バックランジ、フロントランジは、ボトムポジジョンで最も負荷が高くなるエクササイズであり、ボトムポジションでしっかり体重を受け切ることで最大の効果を発揮することができます。キツくなっても一瞬ボトムポジションで静止することを意識することが重要です。

トレーニングにおける「ボトムポジション」とは、身体が一番低い状態にあることを指します。スクワットではしゃがんだ状態です。多くは筋肉がピンっと張った状態です。反対に「トップポジション」は身体が一番高い状態にあることを指します。その間を「ミッドレンジ」と言います。

また、ボトムポジションは動作を切り返す点でもあり、負荷が抜けやすいところであるとも言われています。そのため、ボトムポジションは負荷が抜けないように丁寧に意識する必要があることから、「ボトムポジションで一瞬静止する」というテクニックは非常に有効です。

ダンベル、バーベル、スミスマシンで負荷

バックランジ、フロントランジは、ダンベル、バーベル、スミスマシンを併用して実施することができます。負荷の大きさは、負荷の小さいものからスミスマシンランジ、ダンベルランジ、バーベルランジです。 スミスマシンランジは、軌道が固定化されているため、非常に負荷をかけやすいのが特徴です。「スミスマシンを使用する」ということ自体は比較的障壁が高いですが、エクササイズ効率は非常に高く、おすすめの種目です。 ダンベルランジは、両手でダンベルを持ってランジを行うため、比較的バランスを取りやすいのが特徴です。ただし、スミスマシンとは異なり軌道が固定化されているわけではないため、フォームが崩れやすく、高重量を扱いすぎないことがポイントです。 バーベルランジは、バーベルを背負って実施するランジであり、バランスを取り辛く、負荷が大きいという点が特徴です。バーベルランジは、そのエクササイズの特性上、スクワットを実施するパワーラックやスクワットラックで非常に実施し辛く、かといって、ウォーキングランジで扱うにも安全面で課題があります。 以上から、基本的には、バックランジ、フロントランジで負荷を高めようとした場合には、ダンベル、スミスマシンを使用するのがおすすめです。

戻した脚を膝上げするようにする(バックランジのみ)

バックランジがフロントランジで最も大きく異なるのは、やり方によっては後方の脚を振り上げることができるという点です。

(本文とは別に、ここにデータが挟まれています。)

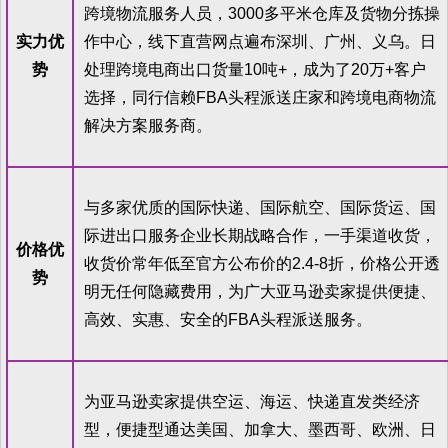
跨境物流服务人员，3000多平米仓库及货物分拣操
实力优
作中心，线下直营网点遍布深圳、广州、义乌。日
势
处理跨境电商出口货量10吨+，成为了20万+客户
选择，同行信赖FBA头程派送庄家和跨境电商物流
解决方案服务商。
与多家优质的国际快递、国际航空、国际货运、国
际进出口服务企业长期战略合作，一手渠道收货，
价格优
收货价常年低至官方公布价的2.4-8折，价格公开透
势
明无任何隐藏费用，为广大亚马逊卖家提供便捷、
高效、实惠、安全的FBA头程派送服务。
为亚马逊卖家提供空运、海运、快递直发类经济
型，便捷型通达美国、加拿大、墨西哥、欧洲、日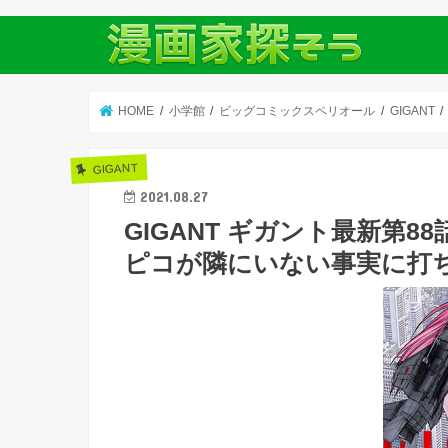
HOME
小学館
ビッグコミックスペリオール
GIGANT
GIGANT
2021.08.27
GIGANT ギガント最新第
ピコが隣にいない事実に打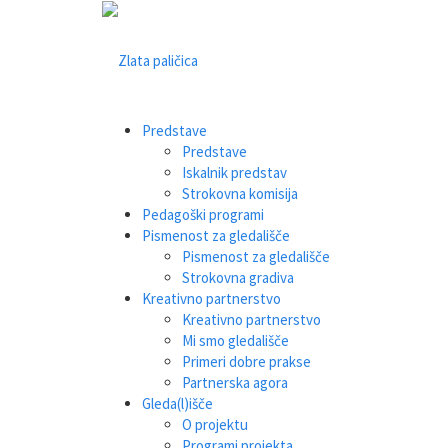
Predstave
Predstave
Iskalnik predstav
Strokovna komisija
Pedagoški programi
Pismenost za gledališče
Pismenost za gledališče
Strokovna gradiva
Kreativno partnerstvo
Kreativno partnerstvo
Mi smo gledališče
Primeri dobre prakse
Partnerska agora
Gleda(l)išče
O projektu
Programi projekta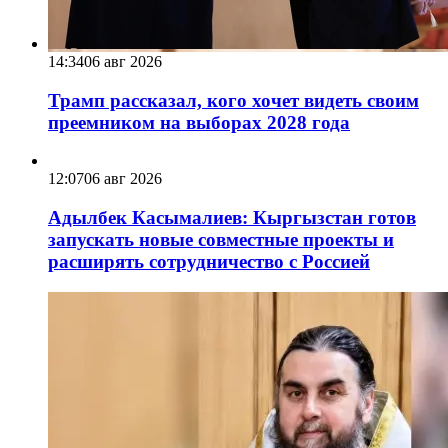
14:34
06 авг 2026
Трамп рассказал, кого хочет видеть своим
преемником на выборах 2028 года
12:07
06 авг 2026
Адылбек Касымалиев: Кыргызстан готов
запускать новые совместные проекты и
расширять сотрудничество с Россией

このようにバックランジを実施することで腸腰筋を鍛えることを期待できます。腸腰筋は、上半身と下半身をつなぐインナーマッスルに分類される筋肉であり、通常、鍛えることは非常に難しいです。脚を上げて実施するバックランジは、腸腰筋を集中的に鍛えることができる数少ない種目の一つであるため、積極的に取り入れるようにしましょう。

「膝はつま先より前に出さない」を意識しすぎない

脚を鍛えるエクササイズ、特に、スクワットでよく言われるテクニックの一つとして「膝はつま先より前に出さない」というものがありますが、これは、バックランジ、フロントランジでも同様に必ずしも正しいわけではありません。

膝をつま先より出さないと、動きが非常に窮屈になり、負荷を扱い辛くなります。基本的に、スクワットもバックランジもフロントランジも大きな負荷を扱うことでターゲットとなる部位に刺激を与えるエクササイズであることから、むしろダイナミックに実施する方が重要です。

このことから、「膝はつま先より前に出さない」ということをそこまで意識する必要はなく、あくまでも自然な形でできる範囲で実施しましょう。

鍛えている部位の動きを意識

バックランジ、フロントランジに限った話ではありませんが、鍛えている部位を意識することは非常に有効です。これは、筋トレ用語で「マインドマッスルコネクション」と呼ばれるテクニックであり、トレーニング中は鍛えている部位の動きを意識しながら実施するとエクササイズの効率が大きく向上します。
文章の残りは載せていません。